E non solo loro: in totale si contano sul palco circa una decina di persone indaffarate, la cui principale caratteristica è quella di sembrare una folla esagitata, sempre in bilico sull’orlo del disastro musicale, quando invece nessuna sensazione potrebbe essere più lontana dalla realtà. In effetti, si tratta dell’esatto contrario: ognuno sa esattamente quello che sta facendo e quello che dovrà fare tra un attimo, che è una cosa completamente diversa da quello che ha appena fatto un attimo prima. In termini di coscienza del proprio ruolo nella performance li posizionerei a un livello di anarchia che sta giusto un briciolo sopra una parata militare nord-coreana. Eppure saltano, scorrazzano, si scambiano strumenti, compiti, voci e controvoci: insomma, fanno più di quel che possono per darti l’impressione sbagliata, ovvero che tutto l’ambaradan possa da un momento all’altro collassare in una bolla di macerie sonore. Cosa che — ovviamente — non accade. Mai.

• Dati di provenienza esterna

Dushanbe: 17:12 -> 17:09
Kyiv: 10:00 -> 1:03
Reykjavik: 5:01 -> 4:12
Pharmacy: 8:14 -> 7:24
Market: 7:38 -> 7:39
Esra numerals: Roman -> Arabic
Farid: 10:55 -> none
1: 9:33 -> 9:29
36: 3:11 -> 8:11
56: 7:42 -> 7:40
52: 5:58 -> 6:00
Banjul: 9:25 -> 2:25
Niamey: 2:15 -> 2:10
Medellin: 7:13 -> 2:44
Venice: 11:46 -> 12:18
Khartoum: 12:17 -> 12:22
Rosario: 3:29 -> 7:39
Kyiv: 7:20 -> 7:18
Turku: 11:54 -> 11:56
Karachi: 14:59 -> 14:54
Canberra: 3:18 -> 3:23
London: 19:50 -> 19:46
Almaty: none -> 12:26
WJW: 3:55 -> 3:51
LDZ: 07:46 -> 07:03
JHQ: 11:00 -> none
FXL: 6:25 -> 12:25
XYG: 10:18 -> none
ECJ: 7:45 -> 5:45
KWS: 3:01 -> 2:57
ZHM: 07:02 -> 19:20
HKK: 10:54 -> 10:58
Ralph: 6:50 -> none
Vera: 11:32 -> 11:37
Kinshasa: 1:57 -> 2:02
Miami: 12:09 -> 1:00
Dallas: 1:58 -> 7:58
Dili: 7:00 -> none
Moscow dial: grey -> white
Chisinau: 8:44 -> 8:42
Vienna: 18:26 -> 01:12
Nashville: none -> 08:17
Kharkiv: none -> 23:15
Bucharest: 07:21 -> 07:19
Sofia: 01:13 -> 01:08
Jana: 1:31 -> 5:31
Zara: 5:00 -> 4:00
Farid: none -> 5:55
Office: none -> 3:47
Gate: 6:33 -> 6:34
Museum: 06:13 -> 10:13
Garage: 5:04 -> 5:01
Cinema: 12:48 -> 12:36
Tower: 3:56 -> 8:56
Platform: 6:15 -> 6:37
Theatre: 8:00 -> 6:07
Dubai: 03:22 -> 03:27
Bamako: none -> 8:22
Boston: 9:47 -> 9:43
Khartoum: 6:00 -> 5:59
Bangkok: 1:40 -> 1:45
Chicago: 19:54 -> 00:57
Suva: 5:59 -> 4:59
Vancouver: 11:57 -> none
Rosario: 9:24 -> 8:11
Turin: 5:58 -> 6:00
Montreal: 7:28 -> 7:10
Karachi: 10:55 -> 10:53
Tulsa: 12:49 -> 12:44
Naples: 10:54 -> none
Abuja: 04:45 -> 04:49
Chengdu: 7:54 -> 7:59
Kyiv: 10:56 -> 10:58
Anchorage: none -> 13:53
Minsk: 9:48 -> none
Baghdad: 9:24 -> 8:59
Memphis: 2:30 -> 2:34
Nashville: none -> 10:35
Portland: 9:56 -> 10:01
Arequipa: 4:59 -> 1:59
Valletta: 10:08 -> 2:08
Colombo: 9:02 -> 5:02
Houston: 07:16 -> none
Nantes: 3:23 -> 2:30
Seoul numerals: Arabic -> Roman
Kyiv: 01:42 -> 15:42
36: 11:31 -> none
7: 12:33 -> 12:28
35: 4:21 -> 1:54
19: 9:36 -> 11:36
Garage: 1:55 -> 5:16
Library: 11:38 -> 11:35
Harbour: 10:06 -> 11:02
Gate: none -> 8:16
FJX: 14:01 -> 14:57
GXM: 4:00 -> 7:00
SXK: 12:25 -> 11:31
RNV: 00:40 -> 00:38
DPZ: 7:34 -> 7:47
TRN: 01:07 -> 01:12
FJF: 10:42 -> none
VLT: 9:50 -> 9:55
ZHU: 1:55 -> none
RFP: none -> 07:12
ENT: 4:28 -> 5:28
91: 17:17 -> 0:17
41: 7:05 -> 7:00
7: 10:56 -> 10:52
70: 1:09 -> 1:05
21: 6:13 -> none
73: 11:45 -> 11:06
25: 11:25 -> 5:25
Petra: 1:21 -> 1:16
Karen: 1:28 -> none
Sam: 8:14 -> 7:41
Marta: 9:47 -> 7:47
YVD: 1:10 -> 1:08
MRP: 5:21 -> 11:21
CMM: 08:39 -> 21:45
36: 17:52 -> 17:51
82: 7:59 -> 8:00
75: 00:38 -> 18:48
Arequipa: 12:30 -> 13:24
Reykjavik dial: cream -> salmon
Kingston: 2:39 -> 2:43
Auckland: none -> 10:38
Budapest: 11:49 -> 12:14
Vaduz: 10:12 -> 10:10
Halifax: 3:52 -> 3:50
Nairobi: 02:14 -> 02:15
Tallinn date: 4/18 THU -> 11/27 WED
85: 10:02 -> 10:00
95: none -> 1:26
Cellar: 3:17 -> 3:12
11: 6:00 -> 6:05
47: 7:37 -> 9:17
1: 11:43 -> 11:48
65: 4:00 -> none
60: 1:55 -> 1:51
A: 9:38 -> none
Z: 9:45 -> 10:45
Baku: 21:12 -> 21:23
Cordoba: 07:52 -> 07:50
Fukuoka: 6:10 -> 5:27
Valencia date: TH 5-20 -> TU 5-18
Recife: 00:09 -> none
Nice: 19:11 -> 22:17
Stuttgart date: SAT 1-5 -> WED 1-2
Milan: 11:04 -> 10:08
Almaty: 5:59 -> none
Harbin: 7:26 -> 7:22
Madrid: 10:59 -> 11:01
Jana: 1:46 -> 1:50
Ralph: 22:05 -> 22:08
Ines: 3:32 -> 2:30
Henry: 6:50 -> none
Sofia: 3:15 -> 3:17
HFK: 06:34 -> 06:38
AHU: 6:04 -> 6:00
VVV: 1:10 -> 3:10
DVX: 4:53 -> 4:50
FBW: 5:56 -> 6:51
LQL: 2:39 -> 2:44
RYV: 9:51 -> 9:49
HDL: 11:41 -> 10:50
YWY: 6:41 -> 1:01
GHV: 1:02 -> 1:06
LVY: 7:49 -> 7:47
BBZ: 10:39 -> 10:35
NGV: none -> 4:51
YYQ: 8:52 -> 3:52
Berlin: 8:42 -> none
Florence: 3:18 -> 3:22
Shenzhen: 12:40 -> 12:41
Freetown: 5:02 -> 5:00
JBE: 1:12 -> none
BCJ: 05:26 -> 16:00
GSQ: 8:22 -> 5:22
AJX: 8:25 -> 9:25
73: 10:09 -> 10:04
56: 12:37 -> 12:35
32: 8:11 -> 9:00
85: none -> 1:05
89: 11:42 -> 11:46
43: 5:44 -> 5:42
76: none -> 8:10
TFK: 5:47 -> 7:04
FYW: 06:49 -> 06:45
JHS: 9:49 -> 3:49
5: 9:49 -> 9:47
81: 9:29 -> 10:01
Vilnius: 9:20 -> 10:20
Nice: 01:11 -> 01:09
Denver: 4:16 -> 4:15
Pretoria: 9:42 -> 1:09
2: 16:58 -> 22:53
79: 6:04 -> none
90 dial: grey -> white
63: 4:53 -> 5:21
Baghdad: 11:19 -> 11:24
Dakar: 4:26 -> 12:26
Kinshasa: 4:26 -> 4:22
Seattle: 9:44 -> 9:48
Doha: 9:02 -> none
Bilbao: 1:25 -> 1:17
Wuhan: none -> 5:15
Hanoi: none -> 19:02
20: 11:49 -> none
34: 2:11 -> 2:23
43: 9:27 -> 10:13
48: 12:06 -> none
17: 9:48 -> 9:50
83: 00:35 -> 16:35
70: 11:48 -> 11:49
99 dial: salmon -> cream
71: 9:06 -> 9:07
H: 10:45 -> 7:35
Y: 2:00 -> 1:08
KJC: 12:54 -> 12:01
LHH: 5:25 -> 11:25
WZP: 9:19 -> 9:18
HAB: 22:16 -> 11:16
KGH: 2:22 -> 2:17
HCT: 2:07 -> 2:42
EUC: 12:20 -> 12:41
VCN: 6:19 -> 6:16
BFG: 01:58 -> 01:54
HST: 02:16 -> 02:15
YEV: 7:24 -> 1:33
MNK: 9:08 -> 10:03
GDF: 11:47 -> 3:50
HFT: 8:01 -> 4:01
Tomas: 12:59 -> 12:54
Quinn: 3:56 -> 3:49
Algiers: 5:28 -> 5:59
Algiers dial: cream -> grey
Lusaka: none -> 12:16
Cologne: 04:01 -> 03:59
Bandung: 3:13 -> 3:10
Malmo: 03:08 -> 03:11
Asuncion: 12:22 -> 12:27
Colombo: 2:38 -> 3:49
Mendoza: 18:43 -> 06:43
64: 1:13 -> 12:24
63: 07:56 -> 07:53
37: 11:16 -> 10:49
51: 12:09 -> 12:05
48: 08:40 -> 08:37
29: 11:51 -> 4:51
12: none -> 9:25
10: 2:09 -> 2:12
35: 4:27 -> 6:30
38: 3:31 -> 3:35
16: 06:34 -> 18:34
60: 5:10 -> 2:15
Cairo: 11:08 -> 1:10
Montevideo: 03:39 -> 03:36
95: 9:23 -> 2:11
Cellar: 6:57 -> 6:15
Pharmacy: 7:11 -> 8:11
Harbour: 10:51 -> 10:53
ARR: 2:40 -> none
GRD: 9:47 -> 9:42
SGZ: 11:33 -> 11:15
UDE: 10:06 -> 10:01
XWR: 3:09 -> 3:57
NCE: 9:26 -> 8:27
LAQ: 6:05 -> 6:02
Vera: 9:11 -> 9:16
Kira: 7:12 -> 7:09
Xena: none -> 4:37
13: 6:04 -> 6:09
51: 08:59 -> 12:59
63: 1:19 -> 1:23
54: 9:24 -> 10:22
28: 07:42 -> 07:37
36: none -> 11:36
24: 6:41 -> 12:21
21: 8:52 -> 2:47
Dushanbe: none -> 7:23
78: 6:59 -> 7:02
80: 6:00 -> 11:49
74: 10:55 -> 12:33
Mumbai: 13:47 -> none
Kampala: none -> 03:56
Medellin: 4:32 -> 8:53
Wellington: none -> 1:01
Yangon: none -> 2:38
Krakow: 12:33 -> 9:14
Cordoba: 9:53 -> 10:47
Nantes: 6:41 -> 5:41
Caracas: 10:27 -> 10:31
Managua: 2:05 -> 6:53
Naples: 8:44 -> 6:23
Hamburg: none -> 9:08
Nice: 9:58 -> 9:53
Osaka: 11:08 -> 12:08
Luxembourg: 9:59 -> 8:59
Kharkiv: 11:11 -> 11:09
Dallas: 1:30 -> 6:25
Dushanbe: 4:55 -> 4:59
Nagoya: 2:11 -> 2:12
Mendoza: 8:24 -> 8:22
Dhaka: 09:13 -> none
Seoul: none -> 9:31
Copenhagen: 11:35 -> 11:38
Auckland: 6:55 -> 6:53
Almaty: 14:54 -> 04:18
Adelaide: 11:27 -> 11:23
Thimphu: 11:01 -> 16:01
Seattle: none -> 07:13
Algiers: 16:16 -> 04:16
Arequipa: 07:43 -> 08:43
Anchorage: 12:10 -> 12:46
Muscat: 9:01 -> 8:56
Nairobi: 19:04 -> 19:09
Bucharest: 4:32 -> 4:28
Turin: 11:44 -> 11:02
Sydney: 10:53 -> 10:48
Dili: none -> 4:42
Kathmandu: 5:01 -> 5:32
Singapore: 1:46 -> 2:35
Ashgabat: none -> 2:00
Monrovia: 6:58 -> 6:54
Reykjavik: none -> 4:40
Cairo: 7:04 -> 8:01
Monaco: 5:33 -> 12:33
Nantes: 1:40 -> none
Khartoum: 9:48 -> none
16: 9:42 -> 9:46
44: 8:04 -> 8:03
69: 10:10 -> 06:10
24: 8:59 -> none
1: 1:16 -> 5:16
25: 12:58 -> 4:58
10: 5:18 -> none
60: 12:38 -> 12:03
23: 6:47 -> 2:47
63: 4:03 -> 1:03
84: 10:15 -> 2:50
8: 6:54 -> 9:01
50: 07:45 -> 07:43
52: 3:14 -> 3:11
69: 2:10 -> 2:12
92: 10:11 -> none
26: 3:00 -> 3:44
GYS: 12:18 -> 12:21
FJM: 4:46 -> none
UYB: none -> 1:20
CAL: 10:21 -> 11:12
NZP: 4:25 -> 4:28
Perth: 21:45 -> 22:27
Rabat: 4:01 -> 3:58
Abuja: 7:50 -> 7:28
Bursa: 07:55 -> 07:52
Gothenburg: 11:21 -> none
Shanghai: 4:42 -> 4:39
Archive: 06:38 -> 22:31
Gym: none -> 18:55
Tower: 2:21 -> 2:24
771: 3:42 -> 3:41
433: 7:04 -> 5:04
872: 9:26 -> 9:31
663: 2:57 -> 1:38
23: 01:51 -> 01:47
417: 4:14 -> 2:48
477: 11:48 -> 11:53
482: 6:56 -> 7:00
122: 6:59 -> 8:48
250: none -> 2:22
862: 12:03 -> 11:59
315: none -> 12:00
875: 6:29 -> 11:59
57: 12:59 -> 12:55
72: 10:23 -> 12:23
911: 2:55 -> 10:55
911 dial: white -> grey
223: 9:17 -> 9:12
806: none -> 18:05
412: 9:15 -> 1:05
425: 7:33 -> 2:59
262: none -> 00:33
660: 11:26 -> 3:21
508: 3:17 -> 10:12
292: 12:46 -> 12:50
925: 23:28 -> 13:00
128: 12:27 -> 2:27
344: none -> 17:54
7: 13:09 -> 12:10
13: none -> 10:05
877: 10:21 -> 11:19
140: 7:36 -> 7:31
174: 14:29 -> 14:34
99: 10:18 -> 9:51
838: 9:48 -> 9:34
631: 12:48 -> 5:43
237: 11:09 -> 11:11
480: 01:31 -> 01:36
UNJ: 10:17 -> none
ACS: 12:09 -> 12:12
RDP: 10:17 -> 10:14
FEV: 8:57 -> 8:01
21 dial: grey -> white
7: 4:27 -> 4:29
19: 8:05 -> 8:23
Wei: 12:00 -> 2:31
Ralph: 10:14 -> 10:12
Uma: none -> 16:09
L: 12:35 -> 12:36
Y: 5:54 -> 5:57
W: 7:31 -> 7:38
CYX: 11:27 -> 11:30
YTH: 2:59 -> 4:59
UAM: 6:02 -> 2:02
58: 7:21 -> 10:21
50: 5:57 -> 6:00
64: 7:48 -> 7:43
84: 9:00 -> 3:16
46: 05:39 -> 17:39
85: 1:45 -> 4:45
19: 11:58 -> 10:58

Pur essendo questa volta — soprattutto se paragonato a quelli del tour precedente, in particolare se guardiamo agli effetti scenici, all’imponenza del palco ed all’esibizionismo meno appariscente nel vestiario — di fronte a uno show quasi sobrio (se questa parola accostata agli Arcade Fire non rischiasse di superare i confini dell’ossimoro) l’atmosfera che si percepisce, costante, fitta e inequivocabile è quella di opulenza musicale, mista alla conferma che ormai anche la parola “indie” stessa, al loro cospetto, non abbia più questo gran senso. Con un disco da promuovere in arrivo, lascia infatti piacevolmente sorpresi il fatto che lo spazio dedicato a Everything Now sia quello che è: Butler e compagni propongono un viaggio perfettamente equilibrato attraverso la loro discografia, un greatest hits ragionato come fossero una band dalla carriera trentennale. Più che gli Abba, a tratti — per l’atteggiamento — sembrano i Queen, ovvero un gruppo con un ben preciso obiettivo in testa: dimostrare al mondo che possono suonare qualunque genere musicale almeno ai livelli dei maggiori esponenti di quel particolare genere musicale. E quando dico “qualsiasi”, intendo qualsiasi. Lo fanno con la stessa faccia tosta, ma con meno supponenza della band di Freddie Mercury, alternando le angosce del passato con la malcelata spensieratezza del presente. Un collettivo che ha toccato tutte le tappe di quella via crucis chiamata successo, dall’effetto sorpresa allo status di next big thing, dal sentirsi un riferimento per la scena internazionale all’essere una cosiddetta band da stadio (da ippodromo, diciamo, viste le location scelte per questo mini-tour italiano — e mai definizione fu più azzeccata, visto che sono tutti quanti, a tutti gli effetti, dei bei cavalli di razza). Una band estremamente intelligente che non si fa intimorire dall’equazione indie-rock = serious business, che ha capito — questo sì, davvero, come gli Abba — che quell’affare stramaledetto serio e un’estasi musicale fatta di paillettes, costumi e lustrini, una solida melanconia di fondo colorata da uno strato di zucchero filato in superficie non sono semplicemente compatibili, ma anzi complementari. È tutto pop, e ogni altro tentativo di far gerarchie di genere o di mood al suo interno è una perdita di tempo.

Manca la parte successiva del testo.